Backing Up Your Files - Just Do It!

Once you have produced your final, best quality video, make sure that you back it up. You do this for two reasons.

1. You may lose the streaming file that you uploaded. Your web hosts computers may crash because of mechanical failure, virus/malware infection, or be deleted because someone forgot to renew the contract.

2. Digital video started in 1986. Since then dozens of formats/codecs have been produced and used. New formats are most certainly to be used in the future. Some of these may replace what is used now.

If you have not saved the highest quality edition of your finished video you will have to go back to the files or tapes you saved and put it together again and produce it again. If you have saved it, you can open up an editing program or converter program and quickly produce another copy or new copy in a new format.

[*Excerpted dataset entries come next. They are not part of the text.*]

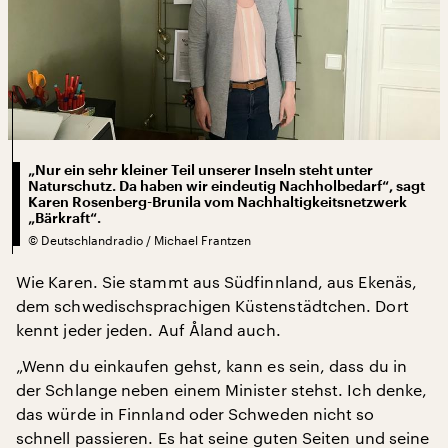
„Nur ein sehr kleiner Teil unserer Inseln steht unter
Naturschutz. Da haben wir eindeutig Nachholbedarf“, sagt
Karen Rosenberg-Brunila vom Nachhaltigkeitsnetzwerk
„Bärkraft“.
©
Deutschlandradio / Michael Frantzen
Wie Karen. Sie stammt aus Südfinnland, aus Ekenäs,
dem schwedischsprachigen Küstenstädtchen. Dort
kennt jeder jeden. Auf Åland auch.
„Wenn du einkaufen gehst, kann es sein, dass du in
der Schlange neben einem Minister stehst. Ich denke,
das würde in Finnland oder Schweden nicht so
schnell passieren. Es hat seine guten Seiten und seine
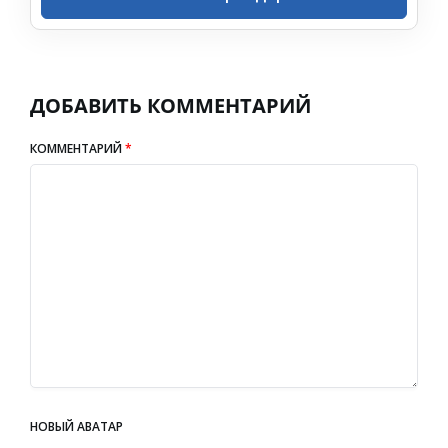
ДОБАВИТЬ КОММЕНТАРИЙ
КОММЕНТАРИЙ
*
НОВЫЙ АВАТАР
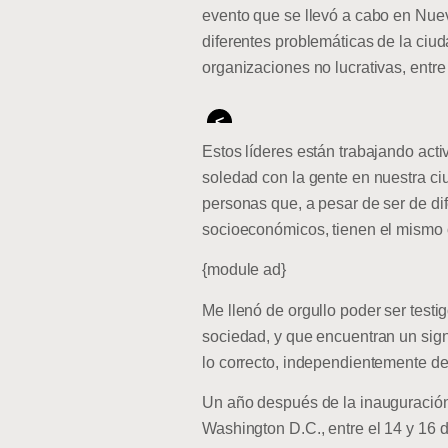
evento que se llevó a cabo en Nue
diferentes problemáticas de la ciud
organizaciones no lucrativas, entre 
<
Estos líderes están trabajando acti
soledad con la gente en nuestra ci
personas que, a pesar de ser de dif
socioeconómicos, tienen el mismo o
{module ad}
Me llenó de orgullo poder ser test
sociedad, y que encuentran un signi
lo correcto, independientemente d
Un año después de la inauguración 
Washington D.C., entre el 14 y 16 de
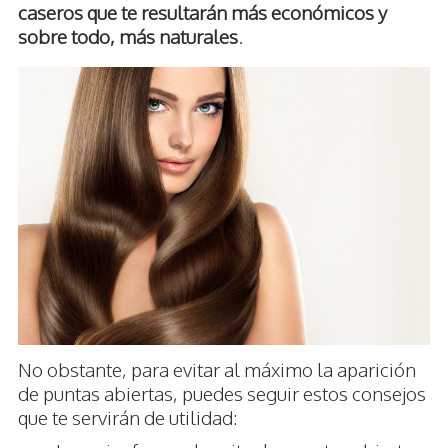
caseros que te resultarán más económicos y
sobre todo, más naturales
.
No obstante, para evitar al máximo la aparición
de puntas abiertas, puedes seguir estos consejos
que te servirán de utilidad:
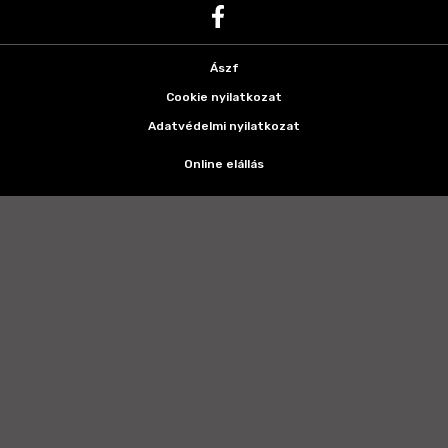
Ászf
Cookie nyilatkozat
Adatvédelmi nyilatkozat
Online elállás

Best practice: Back it up to two external hard drives. Label one file nameoffile_bkup1.* and on the other nameoffile_bkup2.* (where * is the format your file has been produced in e.g. .mov or .mpg)

Why not DVD's or CDs?

Those who work with computers a lot are finding that these disc media do not last nearly as long as manufacturers were claiming.

Why more than one external hard drive?

These fail, too!

What about the "raw" file that was downloaded from the video camera or the video camera tape, memory card, or dvd...the file I started with.

Saving this file is up to you. If you choose to do so, use nothing but a hard drive. Video at Standard Definition takes 13 Gigabytes per hour of hard drive space. High Definition video takes much, much more.